Local Government

U.S. Supreme Court ruling prompts McHenry County reviews of sign rules

A small Arizona church’s court victory over a city sign ordinance is forcing local governments to examine their own rules to ensure compliance.

Law and legal precedent have long held that the First Amendment forbids government from regulating signs based on their content. But in a unanimous 9-0 ruling in June, the U.S. Supreme Court ruled the act of classifying signs for regulatory purposes – creating rules for election signs, yard signs, temporary events, etc. – can be content-based regulation and, therefore, unconstitutional.

While local governments and the legal experts who represent them are confident their sign ordinances will survive mostly intact, they are not taking any chances.

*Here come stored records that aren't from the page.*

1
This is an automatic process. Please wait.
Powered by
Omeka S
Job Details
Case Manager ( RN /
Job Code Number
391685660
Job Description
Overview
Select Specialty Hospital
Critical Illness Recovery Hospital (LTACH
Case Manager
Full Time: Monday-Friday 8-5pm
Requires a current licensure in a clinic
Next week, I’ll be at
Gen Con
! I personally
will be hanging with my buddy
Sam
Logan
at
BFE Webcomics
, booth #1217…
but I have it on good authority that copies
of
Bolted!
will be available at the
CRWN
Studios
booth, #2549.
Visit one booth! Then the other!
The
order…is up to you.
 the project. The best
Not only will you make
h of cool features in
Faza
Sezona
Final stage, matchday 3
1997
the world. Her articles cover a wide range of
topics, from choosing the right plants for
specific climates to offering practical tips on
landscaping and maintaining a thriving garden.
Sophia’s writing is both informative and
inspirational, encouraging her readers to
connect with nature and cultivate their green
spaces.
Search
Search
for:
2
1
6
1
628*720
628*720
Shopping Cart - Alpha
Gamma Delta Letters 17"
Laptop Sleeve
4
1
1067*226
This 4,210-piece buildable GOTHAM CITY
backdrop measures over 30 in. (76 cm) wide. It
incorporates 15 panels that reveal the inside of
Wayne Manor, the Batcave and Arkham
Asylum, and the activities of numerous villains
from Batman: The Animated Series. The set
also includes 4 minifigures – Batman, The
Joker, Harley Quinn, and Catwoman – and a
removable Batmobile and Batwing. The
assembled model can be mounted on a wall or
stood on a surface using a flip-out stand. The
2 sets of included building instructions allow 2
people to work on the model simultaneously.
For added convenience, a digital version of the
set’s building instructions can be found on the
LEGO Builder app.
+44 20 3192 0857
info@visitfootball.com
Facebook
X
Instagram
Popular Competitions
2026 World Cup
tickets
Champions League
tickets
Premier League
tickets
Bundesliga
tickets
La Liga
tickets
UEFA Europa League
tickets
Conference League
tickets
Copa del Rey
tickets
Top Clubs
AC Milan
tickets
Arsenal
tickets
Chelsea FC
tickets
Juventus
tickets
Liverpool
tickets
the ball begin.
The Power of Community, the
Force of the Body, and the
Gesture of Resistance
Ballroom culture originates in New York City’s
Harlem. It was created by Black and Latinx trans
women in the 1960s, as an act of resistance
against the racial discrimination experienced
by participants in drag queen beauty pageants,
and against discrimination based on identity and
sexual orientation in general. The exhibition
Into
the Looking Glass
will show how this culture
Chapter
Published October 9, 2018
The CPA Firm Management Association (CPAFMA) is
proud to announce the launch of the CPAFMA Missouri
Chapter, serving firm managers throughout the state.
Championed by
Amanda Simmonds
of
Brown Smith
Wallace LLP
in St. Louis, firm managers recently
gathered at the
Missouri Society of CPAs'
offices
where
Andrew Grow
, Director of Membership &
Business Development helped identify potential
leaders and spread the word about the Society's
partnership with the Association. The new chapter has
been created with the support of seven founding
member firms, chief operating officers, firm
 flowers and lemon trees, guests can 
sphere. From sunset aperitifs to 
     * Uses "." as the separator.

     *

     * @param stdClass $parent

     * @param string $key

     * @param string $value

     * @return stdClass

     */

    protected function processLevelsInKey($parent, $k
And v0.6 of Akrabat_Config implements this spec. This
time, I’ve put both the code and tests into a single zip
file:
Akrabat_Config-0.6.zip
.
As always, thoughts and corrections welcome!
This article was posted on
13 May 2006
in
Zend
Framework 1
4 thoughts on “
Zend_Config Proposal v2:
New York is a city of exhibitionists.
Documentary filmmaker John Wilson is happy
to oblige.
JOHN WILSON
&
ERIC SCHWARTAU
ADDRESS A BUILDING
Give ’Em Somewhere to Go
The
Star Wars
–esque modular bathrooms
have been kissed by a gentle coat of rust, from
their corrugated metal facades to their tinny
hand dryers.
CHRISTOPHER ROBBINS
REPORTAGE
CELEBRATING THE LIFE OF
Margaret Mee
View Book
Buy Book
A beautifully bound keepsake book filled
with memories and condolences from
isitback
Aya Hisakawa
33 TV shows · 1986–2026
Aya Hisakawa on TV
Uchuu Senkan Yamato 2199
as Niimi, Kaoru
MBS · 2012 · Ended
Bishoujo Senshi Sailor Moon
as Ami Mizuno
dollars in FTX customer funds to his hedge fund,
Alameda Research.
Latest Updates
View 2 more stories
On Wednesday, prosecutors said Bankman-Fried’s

McHenry County late last year ratified its unified development ordinance, which officially completed a years-long overhaul of all development-related ordinances pertaining to unincorporated areas. Deputy Planning Director Darrell Moore said the chapter of the ordinance dealing with signs is now being examined.

“I believe our ordinance is enforceable at this point, however, it is under review,” Moore said.

Clyde Reed, the pastor of Good News Community Church in Gilbert, Arizona, sued the city over an ordinance that treated its directional signs to the different locations at which it holds its worship services differently from other signs.

The city cited the church for exceeding the 13-hour time limit for directional signs – by comparison, city ordinance allows political signs to be displayed for up to five months.

Justice Clarence Thomas, writing for the unanimous court, concluded that such a distinction is content-based and, therefore, unconstitutional, and that a municipality must have a “compelling interest” to have different standards for signs.

Municipal attorney Michael Smoron of the Crystal Lake law firm Zukowski, Rogers, Flood & McArdle does not predict many of McHenry County’s sign laws will require major overhauls.

He said local governments had content neutrality in mind when they drew up or revised their sign ordinances, and are not as stringent as that of Gilbert. For example, temporary signs in unincorporated areas do not even require a county permit under its ordinance.

“The municipalities with whom we work don’t try to divide up messages like this town did,” Smoron said. “Although everyone says that the Supreme Court has never gone this far, it was also in response to very aggressive regulation.”

Crystal Lake Community Development Director Michelle Rentsch said a review of the city’s sign rules is ongoing. She anticipates minor changes but nothing significant.

“We have a lot of content neutrality in our ordinance, but the Supreme Court ruling has taken that farther,” Rentsch said.